It appears you don't have support to open PDFs in this web browser. To view this file, Open with your PDF reader
Abstract
Sign language serves as a crucial mode of communication for individuals with hearing impairments, and its principles extend to hand gesture systems used in various technological applications, including machine operation and virtual reality. This dissertation presents the development and evaluation of a static American Sign Language (ASL) recognition system using Convolutional Neural Networks (CNNs), also known as ConvNets. The accuracy of such a system relies heavily on the availability of labeled training samples. This study addresses this challenge by proposing and investigating an effective method for generating labeled images for training ASL recognition models.
Initially, CNN models were trained and tested using a benchmark dataset to establish baseline performance metrics. Subsequently, an approach utilizing MediaPipe hand-tracking technology was developed to generate labeled samples, and the impact of incorporating these samples alongside benchmark data on model performance was evaluated. Furthermore, the study explored the potential benefits of applying existing data augmentation methods and Non-Local Means (NLM) denoising algorithms to enhance the combined dataset.

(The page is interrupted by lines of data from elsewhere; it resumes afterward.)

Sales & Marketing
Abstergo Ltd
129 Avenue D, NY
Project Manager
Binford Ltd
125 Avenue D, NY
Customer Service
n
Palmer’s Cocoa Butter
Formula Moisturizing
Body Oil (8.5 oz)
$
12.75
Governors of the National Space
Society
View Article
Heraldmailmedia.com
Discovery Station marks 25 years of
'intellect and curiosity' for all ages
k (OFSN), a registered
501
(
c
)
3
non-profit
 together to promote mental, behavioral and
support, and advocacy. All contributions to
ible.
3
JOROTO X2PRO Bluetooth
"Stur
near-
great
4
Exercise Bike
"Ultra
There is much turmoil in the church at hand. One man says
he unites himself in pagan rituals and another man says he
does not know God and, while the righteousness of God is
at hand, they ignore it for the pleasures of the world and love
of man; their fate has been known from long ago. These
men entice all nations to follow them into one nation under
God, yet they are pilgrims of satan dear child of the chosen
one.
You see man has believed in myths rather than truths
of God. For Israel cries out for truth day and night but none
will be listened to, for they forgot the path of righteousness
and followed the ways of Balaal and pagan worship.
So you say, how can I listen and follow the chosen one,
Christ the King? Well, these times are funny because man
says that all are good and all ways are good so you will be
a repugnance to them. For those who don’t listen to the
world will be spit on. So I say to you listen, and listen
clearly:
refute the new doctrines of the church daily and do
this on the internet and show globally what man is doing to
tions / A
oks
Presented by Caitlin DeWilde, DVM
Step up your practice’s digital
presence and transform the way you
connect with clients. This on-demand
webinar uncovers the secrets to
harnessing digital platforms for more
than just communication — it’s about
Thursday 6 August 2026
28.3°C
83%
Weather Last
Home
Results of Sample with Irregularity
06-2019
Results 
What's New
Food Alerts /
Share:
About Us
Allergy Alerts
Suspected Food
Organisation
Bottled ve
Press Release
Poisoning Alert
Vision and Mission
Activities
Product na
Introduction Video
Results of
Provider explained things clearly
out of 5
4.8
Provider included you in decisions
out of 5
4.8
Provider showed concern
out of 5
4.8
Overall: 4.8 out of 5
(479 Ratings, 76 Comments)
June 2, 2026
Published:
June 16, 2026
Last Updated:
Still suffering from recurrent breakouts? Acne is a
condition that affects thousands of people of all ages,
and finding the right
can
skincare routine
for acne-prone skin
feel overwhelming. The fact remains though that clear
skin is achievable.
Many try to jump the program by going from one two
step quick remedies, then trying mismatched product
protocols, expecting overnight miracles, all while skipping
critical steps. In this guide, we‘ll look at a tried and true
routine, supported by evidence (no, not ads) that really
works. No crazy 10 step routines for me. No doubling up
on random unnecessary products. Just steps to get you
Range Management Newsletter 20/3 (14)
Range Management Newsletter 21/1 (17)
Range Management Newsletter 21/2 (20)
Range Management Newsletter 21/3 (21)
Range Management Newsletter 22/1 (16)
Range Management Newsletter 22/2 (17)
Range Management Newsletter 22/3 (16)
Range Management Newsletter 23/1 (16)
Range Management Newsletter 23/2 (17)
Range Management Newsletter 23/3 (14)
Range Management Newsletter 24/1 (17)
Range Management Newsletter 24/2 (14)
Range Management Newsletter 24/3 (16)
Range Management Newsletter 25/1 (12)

This dissertation makes three main contributions to the literature: (1) It identifies a CNN model that performs better than extant models for ASL recognition. (2) It demonstrates how labeled samples may be generated to train the model using MediaPipe. (3) It identifies a data augmentation method that further improves the performance of the model. The top-performing CNN model achieved a perfect accuracy of 100% when trained on the base dataset. When trained on the enhanced dataset, it maintained a high accuracy of 99.92%.